• **Activity**
Produce an exact transcription of every entry.
BEGIN Task input
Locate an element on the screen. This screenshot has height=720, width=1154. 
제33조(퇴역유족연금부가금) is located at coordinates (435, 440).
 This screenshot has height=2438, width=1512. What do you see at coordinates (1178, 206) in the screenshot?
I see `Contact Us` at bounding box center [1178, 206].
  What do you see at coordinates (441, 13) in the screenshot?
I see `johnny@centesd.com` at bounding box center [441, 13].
END Task input
• **Problem solution**
Locate an element on the screen. This screenshot has height=720, width=1154. 
제33조(퇴역유족연금부가금) is located at coordinates (435, 440).
 This screenshot has height=2438, width=1512. What do you see at coordinates (1178, 206) in the screenshot?
I see `Contact Us` at bounding box center [1178, 206].
  What do you see at coordinates (441, 13) in the screenshot?
I see `johnny@centesd.com` at bounding box center [441, 13].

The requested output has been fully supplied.